I feel better now that I have met people but I still think that sometimes I get my self into situation which I can not control. I feel you have given me strength and God has too. I can be myself, strong, keep a clear heart and make decisions which will keep me with a clear conscience. It makes me happy to feel that I can make the right choices. I know that it is hard to do things I want to do sometimes. I have faith that one day, I will be a happy woman with a great husband and controllable kids. I am going to try and make sure I can do all I can to not disappoint dad and Na'im and I really want to try and keep Sunny happy too. I hope you are at peace and my love and thoughts are always with you. You are still my rock. Even though there are other things that give me strength too, you are the one person who made me this way to begin with. I love you and thank you for showing me the right path.

Friday, July 31, 2009

Dear Mum


As you probably know I am in Brussels and I feel pretty down. I feel like I need to cry but I'm not sure what I'd be crying about.

When I came here I just wanted to make friends and now I've met people but I don't want to spend time with them. I feel like every new girl I meet has it in for me. They all hate me mum and I don't know why. I try and be really nice to new people I meet but it never seems to pay off with the girls. They all want to be bitchy and shit. Well, not all, just most.

I feel like I can't rely on any female to listen to me when I am down. I mean, there are a couple, two actually, but I don't want to be a burden on them, they have been there for me so much in the past, they'll just get fed up of me eventually.

Mum, what did you do that made me so happy and strong? I can't seem to understand what it was. I guess that feeling of you and dad being there was enough and I hope that I can be happy like that once again.
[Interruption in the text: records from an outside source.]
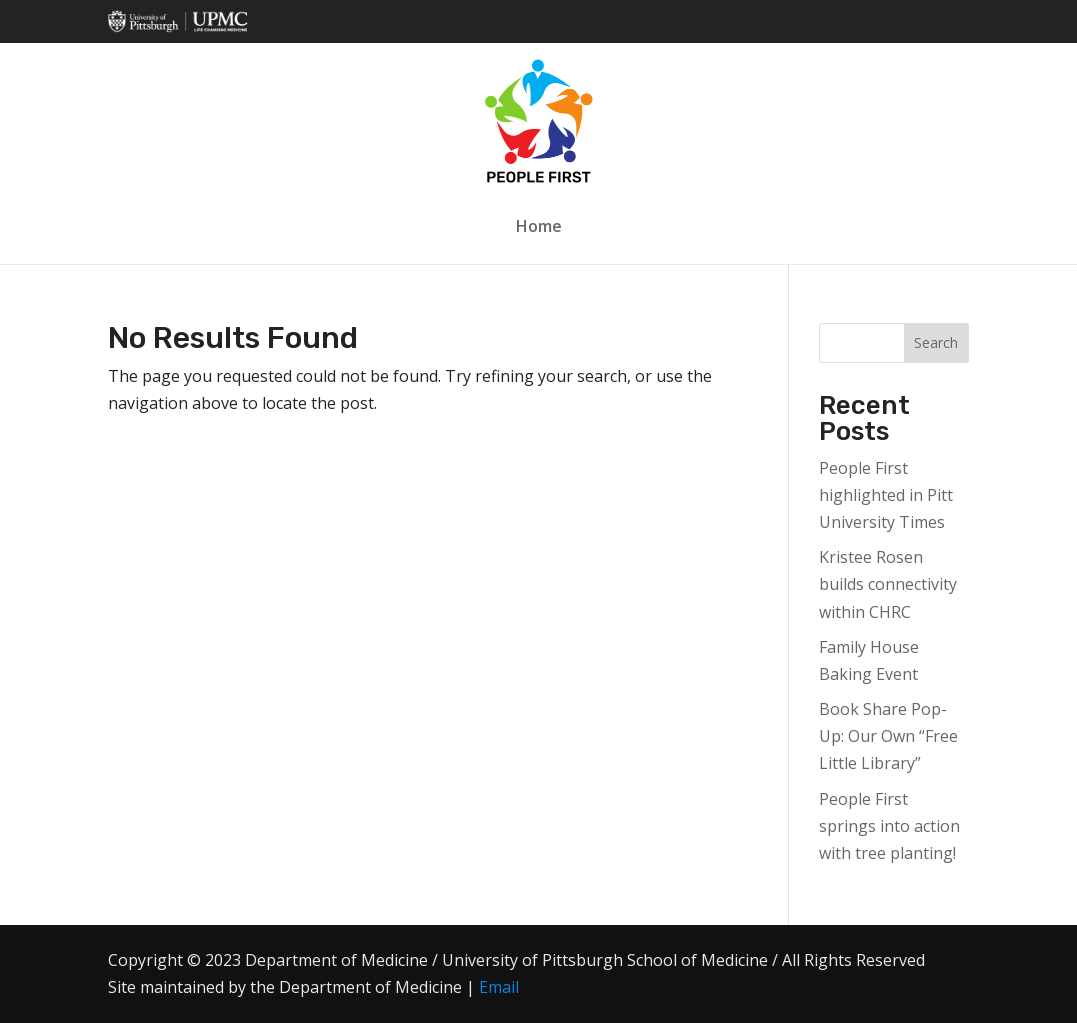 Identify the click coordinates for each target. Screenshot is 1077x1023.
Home (539, 226)
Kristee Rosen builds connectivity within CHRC (888, 584)
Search (936, 342)
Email (499, 987)
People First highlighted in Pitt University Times (886, 495)
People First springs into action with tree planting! (889, 826)
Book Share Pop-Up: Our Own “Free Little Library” (888, 736) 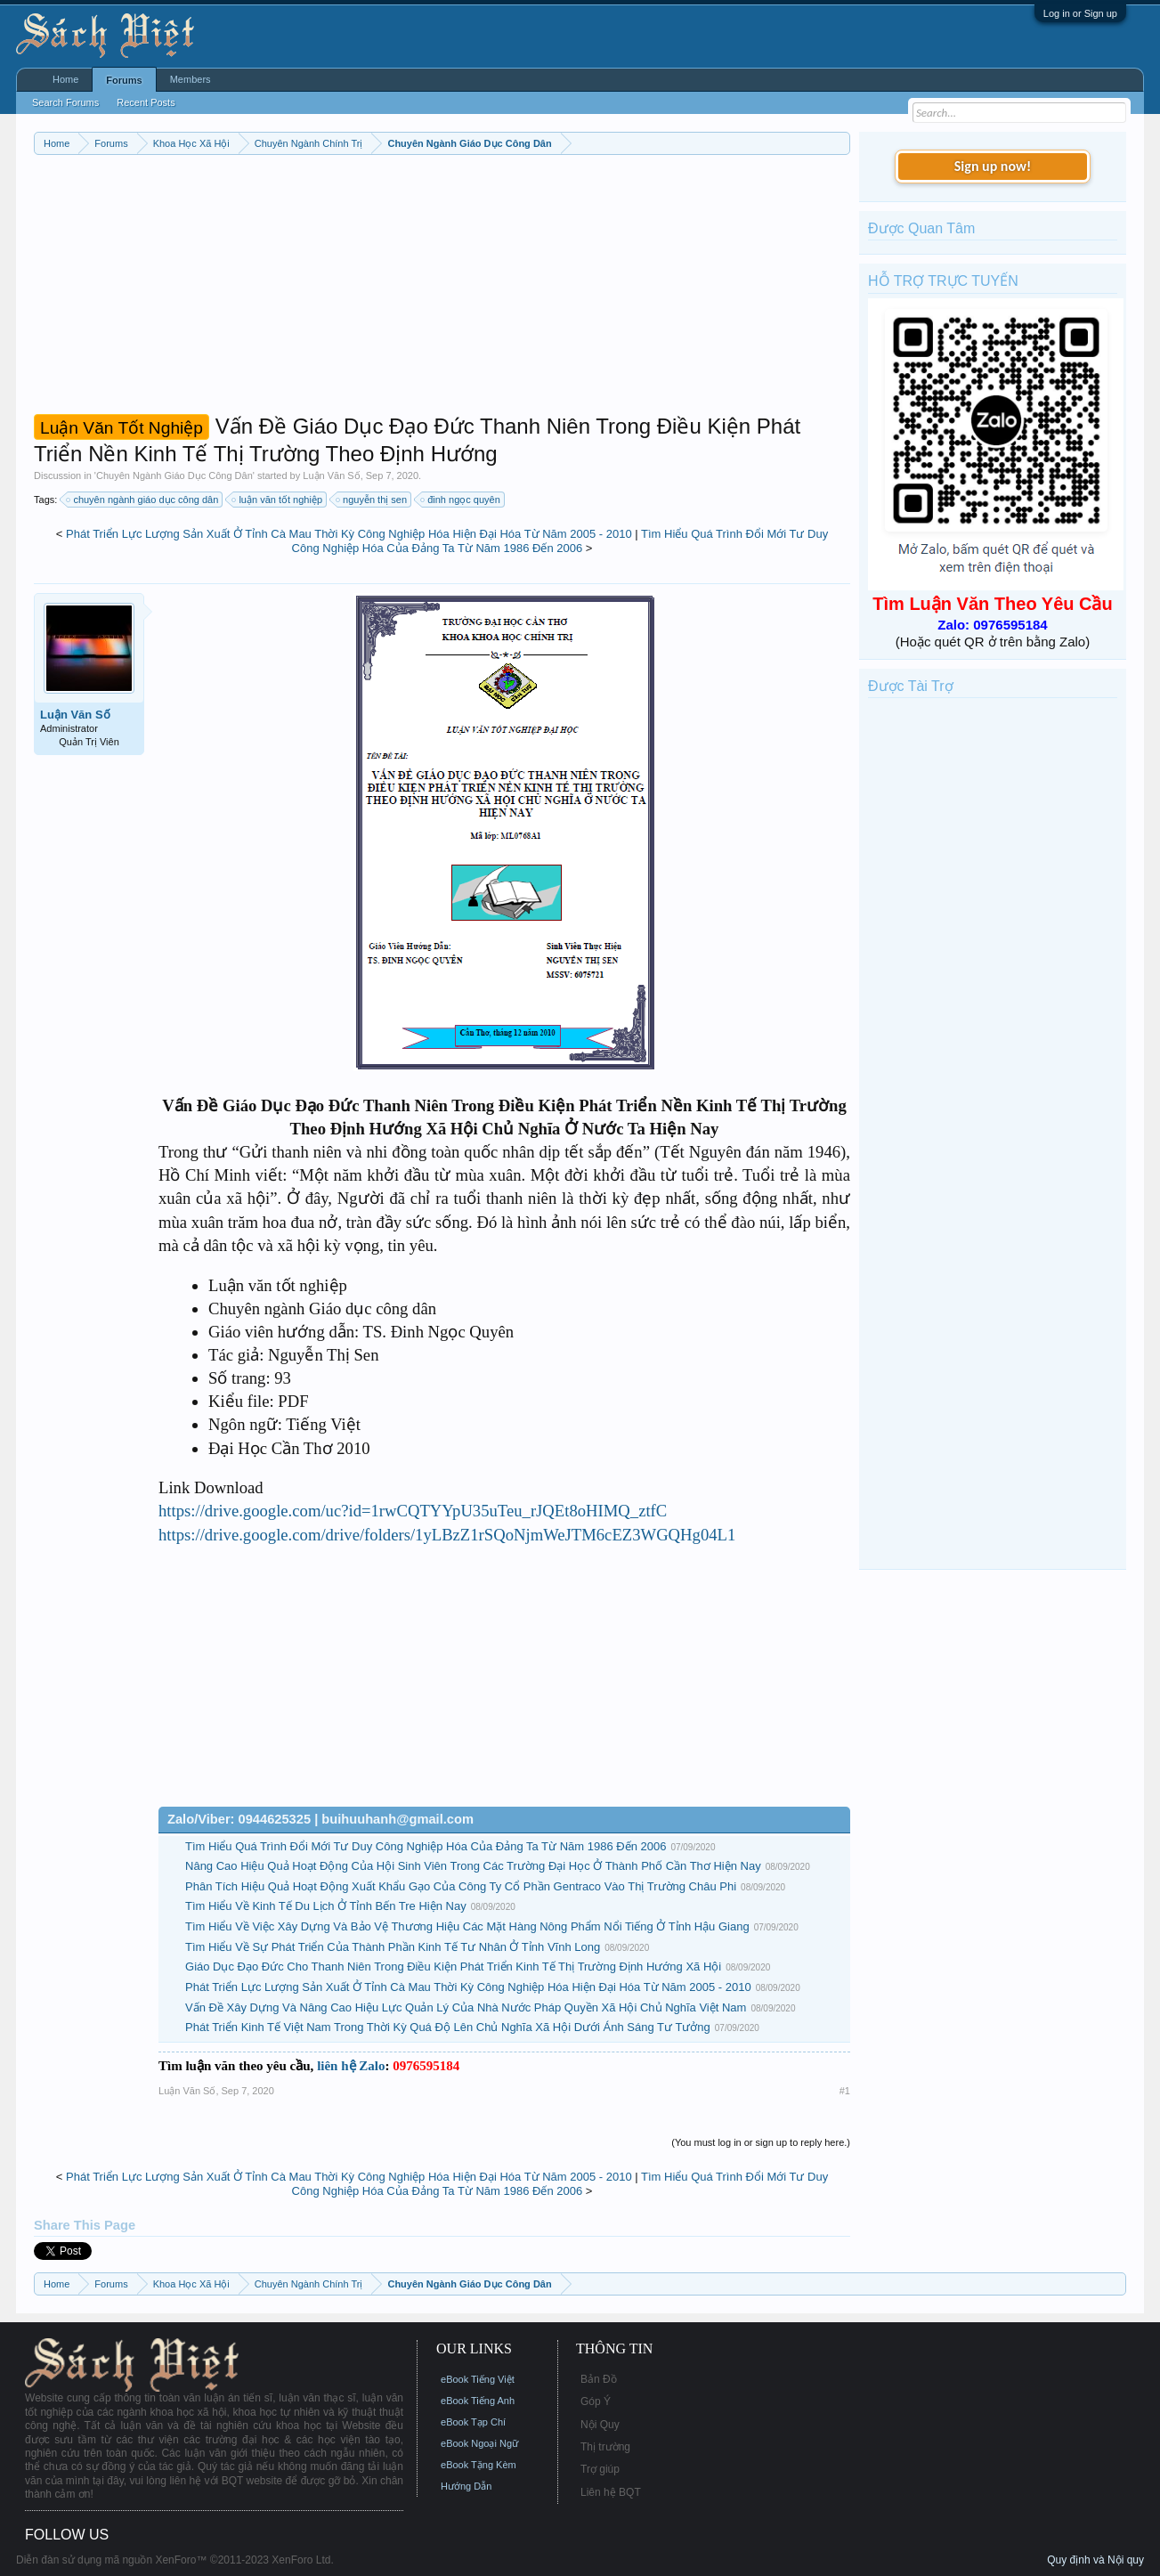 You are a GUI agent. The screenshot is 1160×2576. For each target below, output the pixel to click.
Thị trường (605, 2447)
It's really hard to keep going when I feel so empty inside. It' a big effort to be happy and I wish I could go back to when I was 16 and change everything.

I love you mum and I wish you were here. My life hasn't been the same. I need you back in my life so badly. I feel scared and weak. I need you here and I would do anything to see you again.

Please help me to find the courage to carry on living my life as I use to.

I don't have one person i my life who can always make me smile.